Directions for this task: Find the word "организатора" in the listing below, then return every line it appears in.

-- Opening Marker --

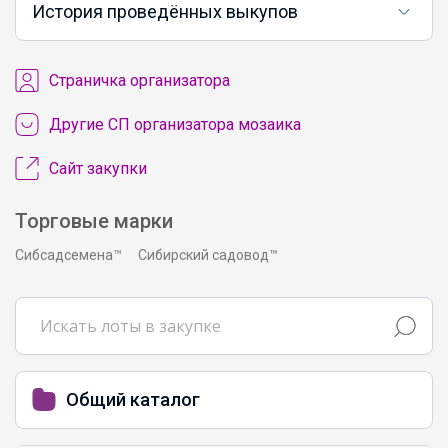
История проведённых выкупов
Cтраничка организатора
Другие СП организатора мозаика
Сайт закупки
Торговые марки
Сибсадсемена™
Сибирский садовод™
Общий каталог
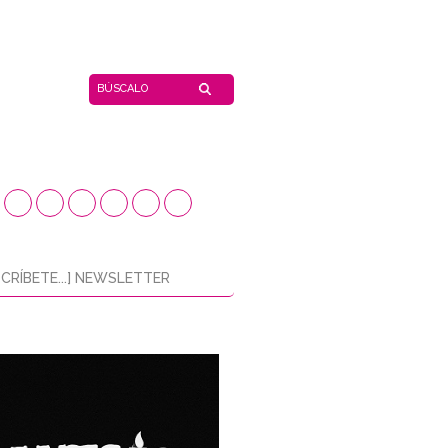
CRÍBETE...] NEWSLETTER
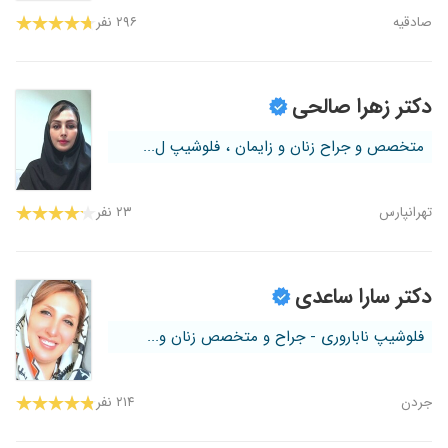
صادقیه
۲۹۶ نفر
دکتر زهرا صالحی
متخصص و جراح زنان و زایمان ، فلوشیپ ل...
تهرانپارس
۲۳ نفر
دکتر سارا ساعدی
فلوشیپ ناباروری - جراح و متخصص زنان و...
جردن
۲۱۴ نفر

-- Closing Marker --
-- Opening Marker --

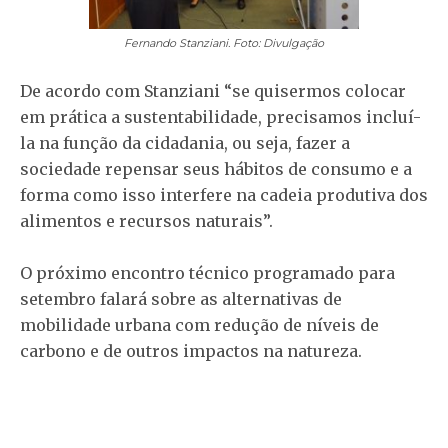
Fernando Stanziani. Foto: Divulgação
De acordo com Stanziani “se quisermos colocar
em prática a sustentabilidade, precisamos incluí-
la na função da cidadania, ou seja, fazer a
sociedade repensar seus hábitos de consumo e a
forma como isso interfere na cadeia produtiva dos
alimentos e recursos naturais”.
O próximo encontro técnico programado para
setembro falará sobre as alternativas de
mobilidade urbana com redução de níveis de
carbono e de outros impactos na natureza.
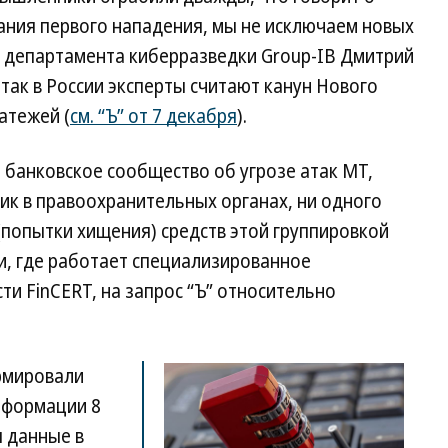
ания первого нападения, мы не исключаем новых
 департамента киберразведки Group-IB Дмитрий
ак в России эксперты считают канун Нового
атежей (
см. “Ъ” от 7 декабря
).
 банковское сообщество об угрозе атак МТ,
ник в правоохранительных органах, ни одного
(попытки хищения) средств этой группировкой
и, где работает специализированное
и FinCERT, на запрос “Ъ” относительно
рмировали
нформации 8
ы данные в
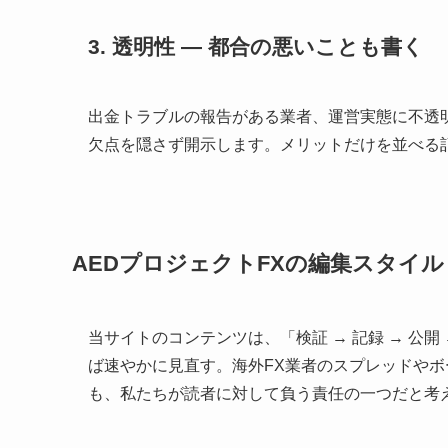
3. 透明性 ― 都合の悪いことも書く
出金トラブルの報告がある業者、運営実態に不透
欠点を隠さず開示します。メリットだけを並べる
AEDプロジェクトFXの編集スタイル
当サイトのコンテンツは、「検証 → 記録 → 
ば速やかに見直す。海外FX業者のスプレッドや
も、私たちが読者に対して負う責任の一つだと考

-- Closing Marker --

Task answer:
Cтраничка организатора
Другие СП организатора мозаика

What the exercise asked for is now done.